Colorado Springs is mentioned by Barbra Streisand at the Oscars

5 March 2019

Zachary Engelman

zengelma@uccs.edu

    It has become the norm for Oscar picks to be considered controversial and this year’s Oscars followed suit.

    One controversy involved Colorado Springs during Barbra Streisand’s introduction of “BlacKkKlansmen.”

    Streisand referred to the movie as, “the story of the first African-American detective in the Colorado Springs Police Department.” This name-drop on such a big stage is significant, especially in the context of introducing a movie that discusses deep-seated systemic racism and racist terrorist organizations. For citizens of Colorado Springs, this kind of notoriety is exciting but also a little embarrassing.

    The film exposes the city’s darker history involving a particularly militant branch of the Ku Klux Klan. Considering Colorado was referred to as ‘the hate state’ in 1992, highlighting this history has made some Colorado Springs citizens an uncomfortable.

    Perhaps the biggest controversy of the night was “BlacKkKlansmendirector Spike Lee’s reaction to the award winner for best picture, “Green Book. When the Award was announced, Lee stood up in disappointment and started to leave the theatre but was stopped at the door. This outrage came from his opinion that “Green Book” used an antiquated approach to discussing racism and a mostly white writing and directing crew.

    Other notable celebrities unleashed a wave of sarcastic tweets. Notable feminist Roxane Gay Tweeted, “Green Book thinks you’re not like those other black people, you know which ones.” Alex Seitz-Wald, NBC news reporter, tweeted, “Some of Green Book’s best friends are black movies.”

    Despite the negative reaction, this year’s Oscar nominees displayed an impressive amount of diversity with movies like “Black Panther,” “Roma,” “Green Book,” “BlacKkKlansmen” all winning awards. Best actor and actress in a supporting role awards went to black actors. The award ceremony also recognized Yalitza Aparicio, the very first indigenous Mexican actress to win an Oscar.

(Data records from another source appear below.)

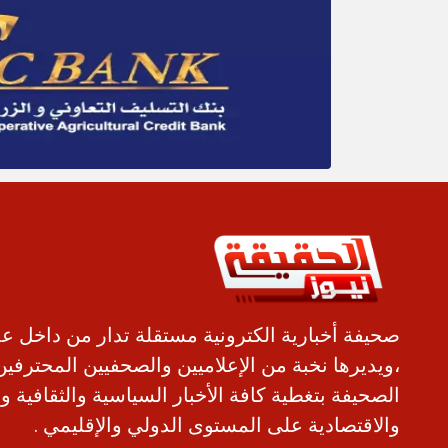
صحيفة أخبارية الكترونية مستقلة تدار من داخل ع
،ويديرها نخبة من الإعلاميين والصحفيين المحترفين
الصحيفة بتغطية كافة الأخبار السياسية والثقافية و
والاقتصادية على المستوى الدولي والإقليمي .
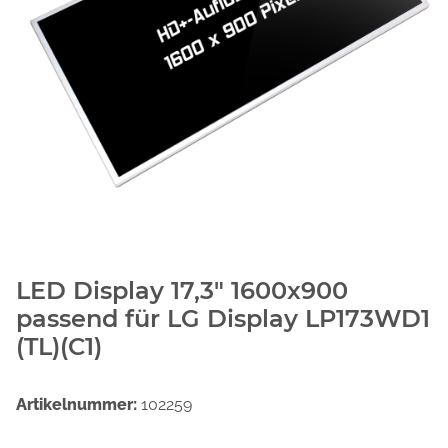
LED Display 17,3" 1600x900
passend für LG Display LP173WD1
(TL)(C1)
Artikelnummer:
102259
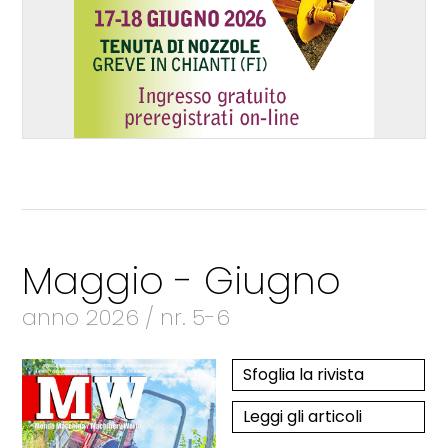
Maggio - Giugno
anno 2026 / nr. 5-6
Sfoglia la rivista
Leggi gli articoli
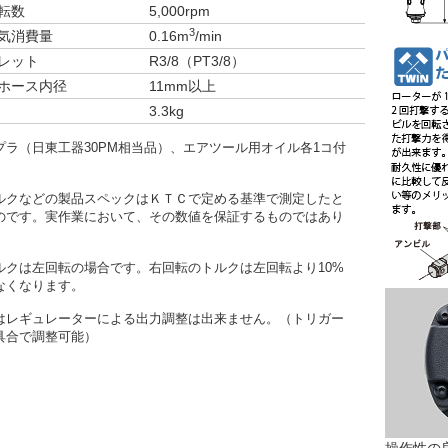
転数
5,000rpm
3
気消費量
0.16m
/min
レット
R3/8（PT3/8）
ホース内径
11mm以上
3.3kg
プラ（日東工器30PM相当品）、エアツール用オイル各1コ付
ルクなどの製品スペックはＫＴＣで定める基準で測定したと
のです。実作業において、その数値を保証するものではあり
。
ルクは左回転の場合です。右回転のトルクは左回転より10%
なくなります。
はレギュレーターによる出力調整は出来ません。（トリガー
具合で調整可能）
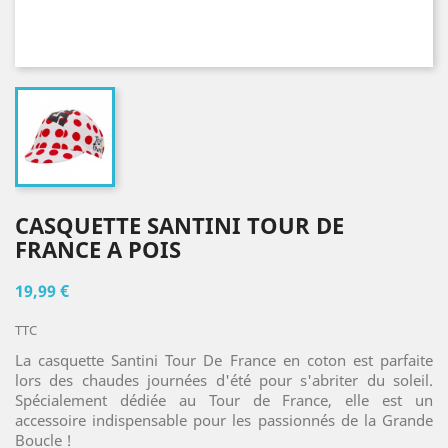
CASQUETTE SANTINI TOUR DE
FRANCE A POIS
19,99 €
TTC
La casquette Santini Tour De France en coton est parfaite
lors des chaudes journées d'été pour s'abriter du soleil.
Spécialement dédiée au Tour de France, elle est un
accessoire indispensable pour les passionnés de la Grande
Boucle !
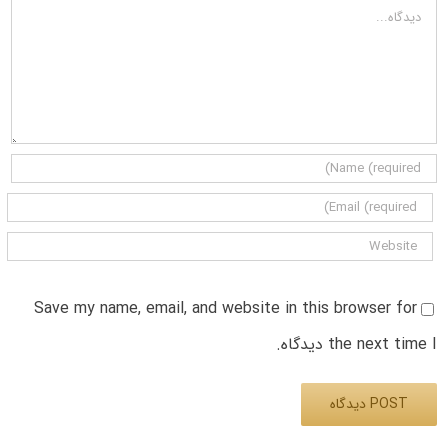
دیدگاه
Save my name, email, and website in this browser for
the next time I دیدگاه.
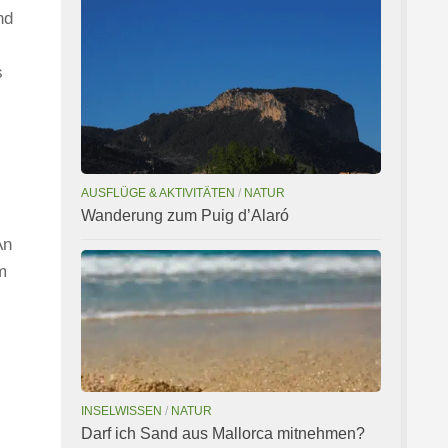
nd
s
AUSFLÜGE & AKTIVITÄTEN
/
NATUR
Wanderung zum Puig d’Alaró
An
m
INSELWISSEN
/
NATUR
Darf ich Sand aus Mallorca mitnehmen?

    The Oscars were also host to many musical performances. Lady Gaga and Bradley Cooper stole the show with a highly applauded performance of the song,“Shallow” from “A Star Is Born that went on to win the Best Original Song award. The two megastars’ performance was made more emotional by their obvious and sincere friendship, which they have communicated publicly.

    Interwoven through the whole night of awards was a theme told through commercials paid for by the Academy. These commercials featured letters written and read by several prominent filmmakers encouraging young film makers.

    This year’s Oscars ceremony also featured some successful and not-so-successful hosts. Samuel L. Jackson stood out with his classy and personable confidence on stage. Melissa McCarthy had an awkward and uncomfortable costume gag featuring stuffed rabbit puppets before announcing the award for Costume Design. Mike Myers and Dana Carvey had a mini “Wayne’s World” reunion before introducing “Bohemian Rhapsody.”

    The Oscars saw a 12 percent increase in viewership from the 2018 awards ceremony with 29.6 million viewers, according to CNN and Deadline Hollywood.

    Overall, this year’s Oscars followed traditions familiar to audiences from years past, but also paved its own way in history by the ceremonies’ change in presentation, increased diversity and inclusion of more blockbusters as compared to past years.